How to Use Microsoft’s Data Classification Toolkit
Most organizations have been faced at one time or another with the need to organize unstructured data stored across many servers. Microsoft’s new Data Classification Toolkit, a free download for use with Windows Server 2008 R2 and the File Classification Infrastructure, allows organizations to report on the classification status of files across multiple servers, develop classification policy and implement appropriate controls to help manage storage more efficiently.
For a primer on the Windows Server 2008 R2 File Classification Infrastructure, see the BizTech article "Control Data Sprawl with File Classification in Windows Server 2008 R2".
Before working with the tool kit, you should decide how you’re going to classify files. This is usually determined by the data’s value and any regulatory requirements, and should be carried out in coordination with auditors to make sure it meets your organization’s needs. Then you can apply classification policy to files, which can include assigning NTFS permissions, retention or auditing parameters, expiration or backup, or moving to lower-cost storage.
Getting Started with the Tool Kit
The Data Collection Toolkit provides a set of PowerShell commandlets that can be used to manage and automate classification and reporting. It’s also useful to have the File Server Resource Manager (FSRM) console installed on your server so that you can configure and manage file classification using a graphical interface. To install FSRM, log on to Windows Server 2008 R2 as a local administrator, open a PowerShell command prompt from the task bar and run the following two commands:
IMPORT-MODULE SERVERMANAGER
ADD-WINDOWSFEATURE FS-RESOURCE-MANAGER
Next, configure PowerShell to run unsigned scripts supplied in the tool kit by issuing the following command and choose Yes when prompted to change the signing policy:
SET-EXECUTIONPOLICY REMOTESIGNED
Also, run the ENABLE-PSREMOTING command on target servers if you want to run PowerShell commandlets from a remote machine. All the command line examples in this article assume that you’re making changes only to the local server.
Download the Data Classification Toolkit from Microsoft’s website. The tool kit runs on Windows 7 or Server 2008 R2 SP1 and requires PowerShell 2.0 and the .NET Framework 3.5 or later. Once installed, open the tool kit console as an administrator from All Programs > Microsoft Data Classification Toolkit on the Start menu.

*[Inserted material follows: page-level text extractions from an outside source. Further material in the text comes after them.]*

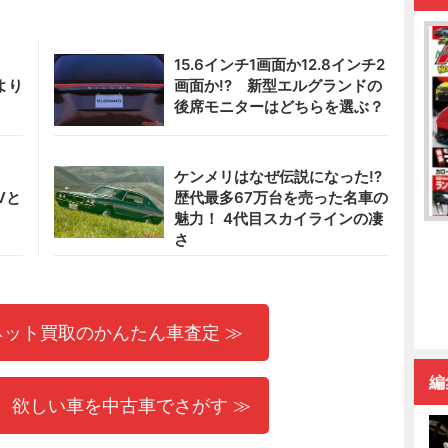
?
15.6インチ1画面か12.8インチ2
より
画面か!? 新型エルグランドの
後席モニターはどちらを選ぶ？
!
ケンメリはなぜ伝説になった!?
Vと
歴代最多67万台を売った名車の
魅力！ 4代目スカイラインの凄
さ
ネット買取のかんたん車査定 ≫
編
 欲しい車を中古車でさがす ≫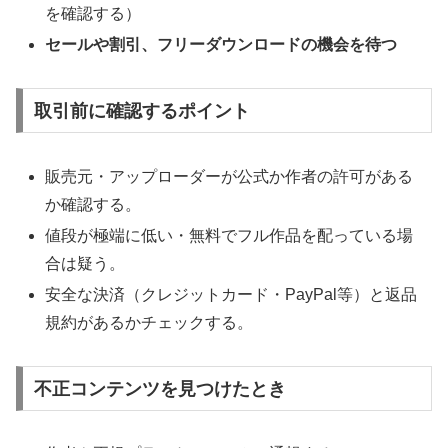
を確認する）
セールや割引、フリーダウンロードの機会を待つ
取引前に確認するポイント
販売元・アップローダーが公式か作者の許可がある
か確認する。
値段が極端に低い・無料でフル作品を配っている場
合は疑う。
安全な決済（クレジットカード・PayPal等）と返品
規約があるかチェックする。
不正コンテンツを見つけたとき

Importing File Classification Packages
The tool kit comes with four predefined configuration packages (for NIST SP 800-53 and PCI DSS regulatory codes), which contain properties, tasks, rules and report jobs that can be copied and modified to suit your needs. They’re stored as .xml files in the tool kit directory, which by default is C:\PROGRAM FILES (X86)\MICROSOFT\DATA CLASSIFICATION TOOLKIT.
Figure 1 – Data Classification Toolkit configuration packages
Copy the four packages to a convenient location on the local disk, such as C:\PACKAGES. You might want to open one of the files using Notepad to get a feel for the syntax. Now import one of the packages to FSRM so that you can edit it using the GUI. In the tool kit console window, run IMPORT-FILECLASSIFICATIONPACKAGE and then specify the full path to one of the copied .xml packages. You’ll also need to specify the SCOPE parameter, which determines whether rules and tasks in the package are applied to all shares (ALLSHARES) or explicitly as defined in the package file (EXPLICIT).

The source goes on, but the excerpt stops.